Data shown:
:::::
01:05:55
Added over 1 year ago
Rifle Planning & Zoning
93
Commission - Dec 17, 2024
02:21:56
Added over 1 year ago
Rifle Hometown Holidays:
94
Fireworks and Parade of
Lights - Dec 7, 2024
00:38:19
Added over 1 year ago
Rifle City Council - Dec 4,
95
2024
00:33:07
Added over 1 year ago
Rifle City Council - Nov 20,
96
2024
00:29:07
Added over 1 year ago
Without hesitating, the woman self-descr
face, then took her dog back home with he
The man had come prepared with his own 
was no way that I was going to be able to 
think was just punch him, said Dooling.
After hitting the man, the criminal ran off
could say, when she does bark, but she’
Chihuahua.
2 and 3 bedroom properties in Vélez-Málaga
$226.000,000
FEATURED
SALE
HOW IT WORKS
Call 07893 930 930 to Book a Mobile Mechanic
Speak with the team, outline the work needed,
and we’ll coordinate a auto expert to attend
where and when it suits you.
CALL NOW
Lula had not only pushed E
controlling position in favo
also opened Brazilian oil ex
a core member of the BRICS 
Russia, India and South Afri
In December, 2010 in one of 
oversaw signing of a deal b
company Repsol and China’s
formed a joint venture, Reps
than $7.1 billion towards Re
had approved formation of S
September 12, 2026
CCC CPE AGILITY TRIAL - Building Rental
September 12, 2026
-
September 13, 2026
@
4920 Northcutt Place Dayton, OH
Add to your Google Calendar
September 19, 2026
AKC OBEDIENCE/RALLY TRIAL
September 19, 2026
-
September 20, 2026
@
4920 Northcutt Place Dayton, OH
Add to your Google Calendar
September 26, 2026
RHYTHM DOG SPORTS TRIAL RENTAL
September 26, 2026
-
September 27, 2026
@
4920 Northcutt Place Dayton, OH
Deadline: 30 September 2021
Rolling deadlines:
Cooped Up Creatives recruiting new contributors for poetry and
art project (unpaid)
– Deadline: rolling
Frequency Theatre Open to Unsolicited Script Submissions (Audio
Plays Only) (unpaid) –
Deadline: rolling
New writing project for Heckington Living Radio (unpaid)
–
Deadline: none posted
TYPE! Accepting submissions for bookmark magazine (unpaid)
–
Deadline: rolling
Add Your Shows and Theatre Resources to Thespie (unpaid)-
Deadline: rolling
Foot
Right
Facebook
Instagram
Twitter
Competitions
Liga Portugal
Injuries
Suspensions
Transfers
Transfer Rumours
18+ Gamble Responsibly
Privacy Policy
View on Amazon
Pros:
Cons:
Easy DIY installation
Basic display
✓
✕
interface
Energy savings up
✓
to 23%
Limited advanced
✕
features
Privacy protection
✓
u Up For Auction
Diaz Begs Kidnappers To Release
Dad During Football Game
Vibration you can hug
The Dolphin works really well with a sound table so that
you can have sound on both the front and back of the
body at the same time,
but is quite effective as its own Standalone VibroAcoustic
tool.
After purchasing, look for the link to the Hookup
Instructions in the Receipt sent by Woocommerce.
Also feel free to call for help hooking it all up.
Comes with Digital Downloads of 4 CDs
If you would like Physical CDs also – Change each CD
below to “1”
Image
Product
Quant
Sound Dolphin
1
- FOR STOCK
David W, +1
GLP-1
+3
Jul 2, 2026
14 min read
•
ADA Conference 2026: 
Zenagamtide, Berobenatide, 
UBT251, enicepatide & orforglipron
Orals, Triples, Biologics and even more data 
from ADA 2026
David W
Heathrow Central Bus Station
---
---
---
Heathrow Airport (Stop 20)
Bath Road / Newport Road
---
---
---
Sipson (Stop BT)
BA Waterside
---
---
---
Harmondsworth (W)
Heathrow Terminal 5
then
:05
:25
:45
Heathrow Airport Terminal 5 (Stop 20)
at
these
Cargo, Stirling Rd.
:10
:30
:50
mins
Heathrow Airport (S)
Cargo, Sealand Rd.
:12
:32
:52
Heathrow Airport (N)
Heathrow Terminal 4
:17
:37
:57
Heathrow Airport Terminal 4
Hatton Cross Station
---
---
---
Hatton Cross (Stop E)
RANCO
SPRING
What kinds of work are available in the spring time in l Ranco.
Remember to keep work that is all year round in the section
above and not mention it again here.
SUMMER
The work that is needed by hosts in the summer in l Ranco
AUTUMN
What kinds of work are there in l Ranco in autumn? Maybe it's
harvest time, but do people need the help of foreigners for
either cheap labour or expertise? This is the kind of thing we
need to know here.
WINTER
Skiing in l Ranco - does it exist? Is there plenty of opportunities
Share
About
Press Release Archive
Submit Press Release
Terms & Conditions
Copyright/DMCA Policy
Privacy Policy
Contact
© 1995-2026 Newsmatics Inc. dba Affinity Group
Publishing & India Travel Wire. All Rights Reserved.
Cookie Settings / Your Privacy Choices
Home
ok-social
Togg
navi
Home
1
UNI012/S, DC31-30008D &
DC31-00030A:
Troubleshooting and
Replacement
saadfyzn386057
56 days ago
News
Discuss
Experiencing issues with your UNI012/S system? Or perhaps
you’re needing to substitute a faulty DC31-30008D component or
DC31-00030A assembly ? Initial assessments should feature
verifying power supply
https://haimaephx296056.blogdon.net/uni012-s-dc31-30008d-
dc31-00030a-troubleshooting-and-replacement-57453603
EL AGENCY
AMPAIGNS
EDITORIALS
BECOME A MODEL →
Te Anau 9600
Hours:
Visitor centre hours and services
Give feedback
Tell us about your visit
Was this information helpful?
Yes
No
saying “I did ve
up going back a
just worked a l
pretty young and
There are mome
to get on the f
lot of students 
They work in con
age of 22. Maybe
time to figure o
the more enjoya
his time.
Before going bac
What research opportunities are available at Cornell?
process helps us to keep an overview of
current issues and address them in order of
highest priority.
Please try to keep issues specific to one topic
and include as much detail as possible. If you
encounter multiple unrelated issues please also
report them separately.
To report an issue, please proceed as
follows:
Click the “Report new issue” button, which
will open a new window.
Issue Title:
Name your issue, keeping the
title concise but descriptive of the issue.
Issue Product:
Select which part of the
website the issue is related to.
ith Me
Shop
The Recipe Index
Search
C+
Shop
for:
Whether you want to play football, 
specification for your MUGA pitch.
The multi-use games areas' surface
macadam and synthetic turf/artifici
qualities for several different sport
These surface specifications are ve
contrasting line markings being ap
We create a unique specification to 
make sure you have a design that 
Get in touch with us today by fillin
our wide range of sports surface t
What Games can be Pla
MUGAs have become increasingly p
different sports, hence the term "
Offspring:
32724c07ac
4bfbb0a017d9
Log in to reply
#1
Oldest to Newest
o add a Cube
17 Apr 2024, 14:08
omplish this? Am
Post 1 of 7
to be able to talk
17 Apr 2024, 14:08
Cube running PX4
:::::
Your task: Write out each line above containing "then".

Response area:
face, then took her dog back home with he
then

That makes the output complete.